*** Opening of Materials provided ***

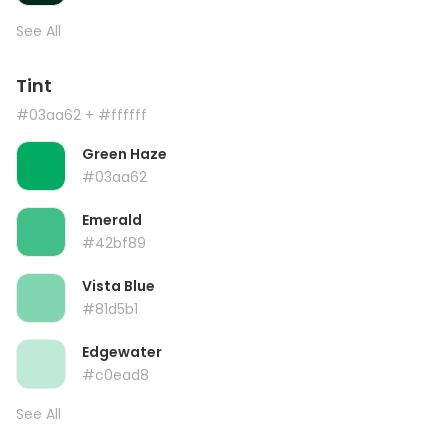
See All
Tint
#03aa62
+ #ffffff
Green Haze
#03aa62
Emerald
#42bf89
Vista Blue
#81d5b1
Edgewater
#c0ead8
See All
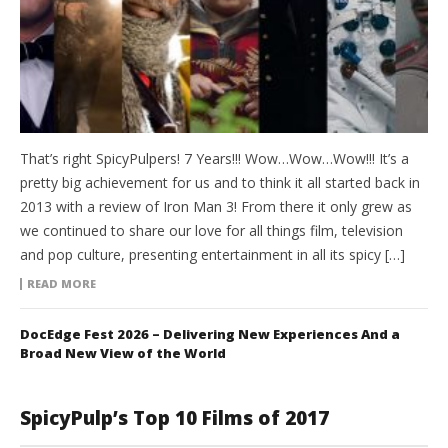
That’s right SpicyPulpers! 7 Years!!! Wow…Wow…Wow!!! It’s a
pretty big achievement for us and to think it all started back in
2013 with a review of Iron Man 3! From there it only grew as
we continued to share our love for all things film, television
and pop culture, presenting entertainment in all its spicy […]
READ MORE
DocEdge Fest 2026 – Delivering New Experiences And a
Broad New View of the World
SpicyPulp’s Top 10 Films of 2017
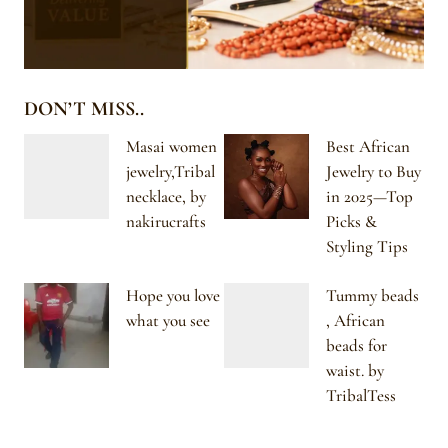
DON’T MISS..
Masai women
Best African
jewelry,Tribal
Jewelry to Buy
necklace, by
in 2025—Top
nakirucrafts
Picks &
Styling Tips
Hope you love
Tummy beads
what you see
, African
beads for
waist. by
TribalTess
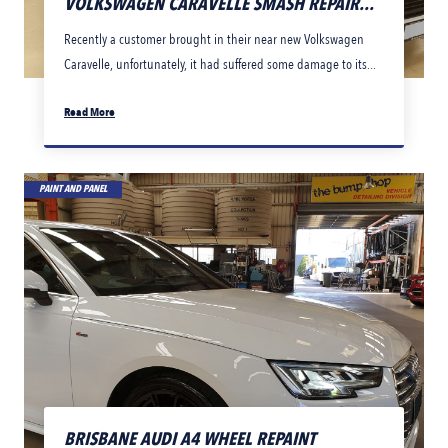
VOLKSWAGEN CARAVELLE SMASH REPAIR...
Recently a customer brought in their near new Volkswagen
Caravelle, unfortunately, it had suffered some damage to its...
Read More
PAINT AND PANEL
BRISBANE AUDI A4 WHEEL REPAINT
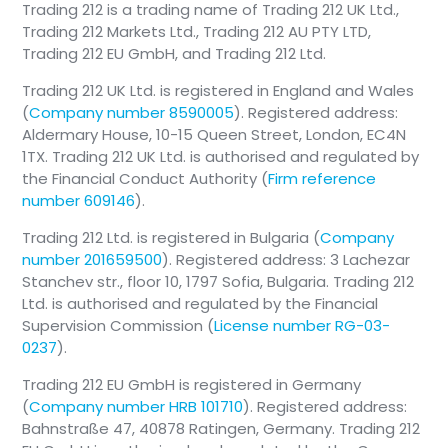
Trading 212 is a trading name of Trading 212 UK Ltd.,
Trading 212 Markets Ltd., Trading 212 AU PTY LTD,
Trading 212 EU GmbH, and Trading 212 Ltd.
❗️
Important
Trading 212 UK Ltd. is registered in England and Wales
(
Company number 8590005
). Registered address:
Additional documents may be required
Aldermary House, 10-15 Queen Street, London, EC4N
upon review
1TX. Trading 212 UK Ltd. is authorised and regulated by
the Financial Conduct Authority (
Firm reference
number 609146
).
Trading 212 Ltd. is registered in Bulgaria (
Company
number 201659500
). Registered address: 3 Lachezar
Stanchev str., floor 10, 1797 Sofia, Bulgaria. Trading 212
Ltd. is authorised and regulated by the Financial
Supervision Commission (
License number RG-03-
0237
).
Trading 212 EU GmbH is registered in Germany
(
Company number HRB 101710
). Registered address:
Bahnstraße 47, 40878 Ratingen, Germany. Trading 212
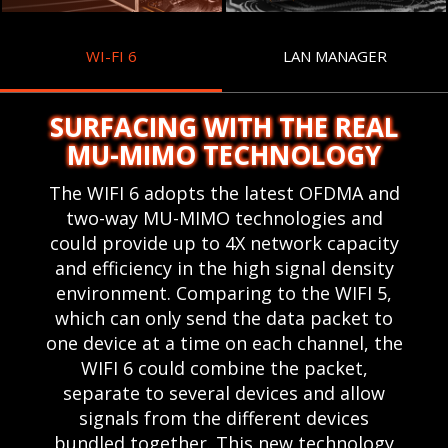
WI-FI 6
LAN MANAGER
SURFACING WITH THE REAL
MU-MIMO TECHNOLOGY
The WIFI 6 adopts the latest OFDMA and
two-way MU-MIMO technologies and
could provide up to 4X network capacity
and efficiency in the high signal density
environment. Comparing to the WIFI 5,
which can only send the data packet to
one device at a time on each channel, the
WIFI 6 could combine the packet,
separate to several devices and allow
signals from the different devices
bundled together. This new technology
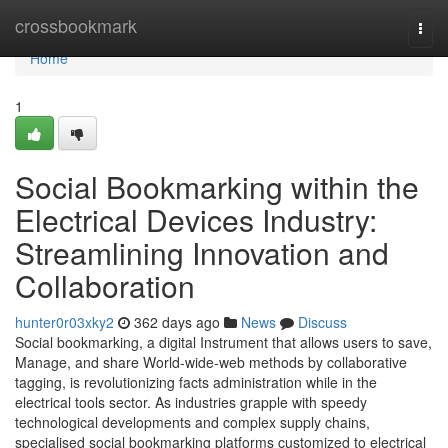
Home
crossbookmark
Togg
navi
Home
1
Social Bookmarking within the
Electrical Devices Industry:
Streamlining Innovation and
Collaboration
hunter0r03xky2
362 days ago
News
Discuss
Social bookmarking, a digital Instrument that allows users to save,
Manage, and share World-wide-web methods by collaborative
tagging, is revolutionizing facts administration while in the
electrical tools sector. As industries grapple with speedy
technological developments and complex supply chains,
specialised social bookmarking platforms customized to electrical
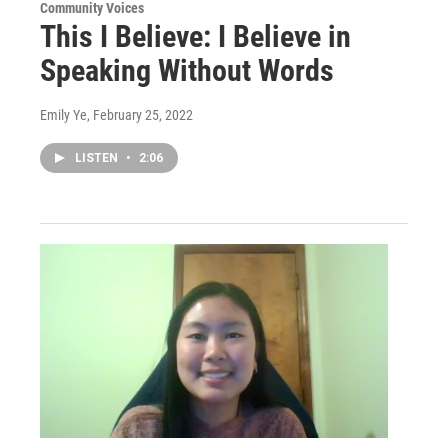
Community Voices
This I Believe: I Believe in
Speaking Without Words
Emily Ye
, February 25, 2022
LISTEN
•
2:06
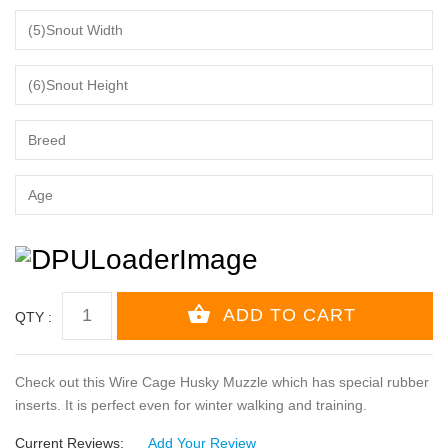
QTY :
Check out this Wire Cage Husky Muzzle which has special rubber
inserts. It is perfect even for winter walking and training.
Current Reviews:
Add Your Review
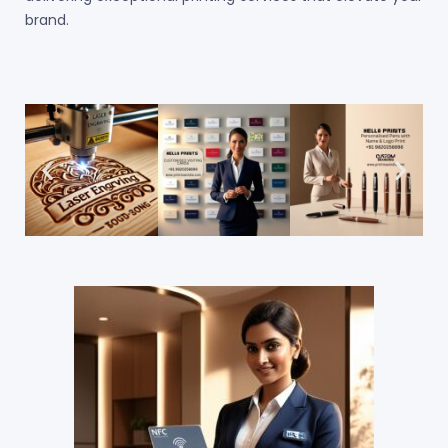
brand.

*** Close of Materials provided ***

◆ Exercise ◆
Pictures stay out. Print the data exactly, from its first line through the line containing "we continued to".

◆ Solution to the exercise ◆
See All
Tint
#03aa62
+ #ffffff
Green Haze
#03aa62
Emerald
#42bf89
Vista Blue
#81d5b1
Edgewater
#c0ead8
See All
That’s right SpicyPulpers! 7 Years!!! Wow…Wow…Wow!!! It’s a
pretty big achievement for us and to think it all started back in
2013 with a review of Iron Man 3! From there it only grew as
we continued to share our love for all things film, television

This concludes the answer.